---------- RECORDS SHOWN

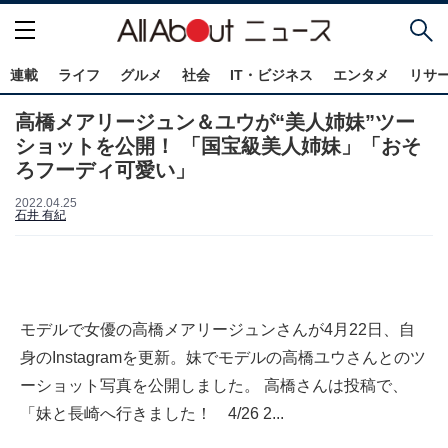
連載
ライフ
グルメ
社会
IT・ビジネス
エンタメ
リサ
高橋メアリージュン＆ユウが“美人姉妹”ツー
ショットを公開！ 「国宝級美人姉妹」「おそ
ろフーディ可愛い」
2022.04.25
石井 有紀
モデルで女優の高橋メアリージュンさんが4月22日、自
身のInstagramを更新。妹でモデルの高橋ユウさんとのツ
ーショット写真を公開しました。 高橋さんは投稿で、
「妹と長崎へ行きました！ 4/26 2...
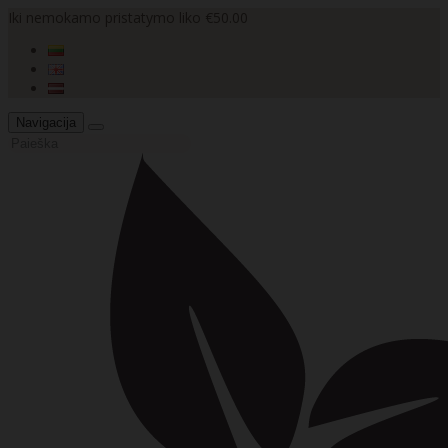
Iki nemokamo pristatymo liko €50.00
Navigacija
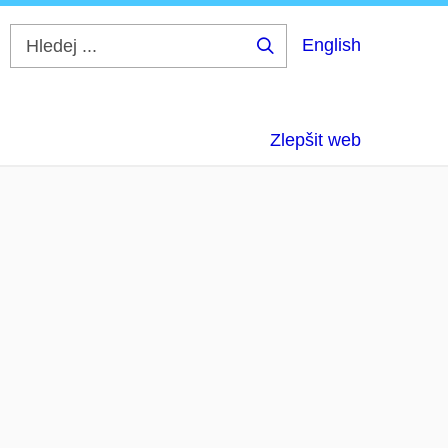
English
Hledej
...
Zlepšit web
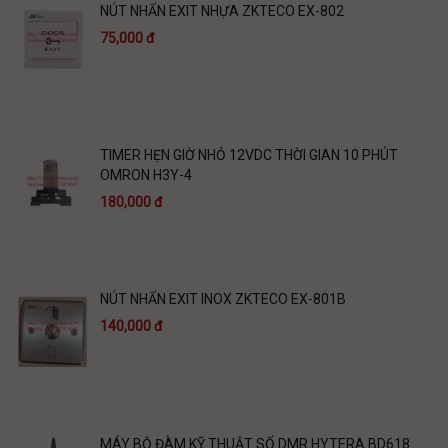
NÚT NHẤN EXIT NHỰA ZKTECO EX-802
75,000 đ
TIMER HẸN GIỜ NHỎ 12VDC THỜI GIAN 10 PHÚT
OMRON H3Y-4
180,000 đ
NÚT NHẤN EXIT INOX ZKTECO EX-801B
140,000 đ
MÁY BỘ ĐÀM KỸ THUẬT SỐ DMR HYTERA BD618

--------------------

=== YOUR GOAL ===
Would it be possible to print the records above verbatim, pictures omitted?

=== SOLUTION TO THIS EXERCISE ===
連載
ライフ
グルメ
社会
IT・ビジネス
エンタメ
リサ
高橋メアリージュン＆ユウが“美人姉妹”ツー
ショットを公開！ 「国宝級美人姉妹」「おそ
ろフーディ可愛い」
2022.04.25
石井 有紀
モデルで女優の高橋メアリージュンさんが4月22日、自
身のInstagramを更新。妹でモデルの高橋ユウさんとのツ
ーショット写真を公開しました。 高橋さんは投稿で、
「妹と長崎へ行きました！ 4/26 2...
Iki nemokamo pristatymo liko €50.00
Navigacija
English
Hledej
...
Zlepšit web
NÚT NHẤN EXIT NHỰA ZKTECO EX-802
75,000 đ
TIMER HẸN GIỜ NHỎ 12VDC THỜI GIAN 10 PHÚT
OMRON H3Y-4
180,000 đ
NÚT NHẤN EXIT INOX ZKTECO EX-801B
140,000 đ
MÁY BỘ ĐÀM KỸ THUẬT SỐ DMR HYTERA BD618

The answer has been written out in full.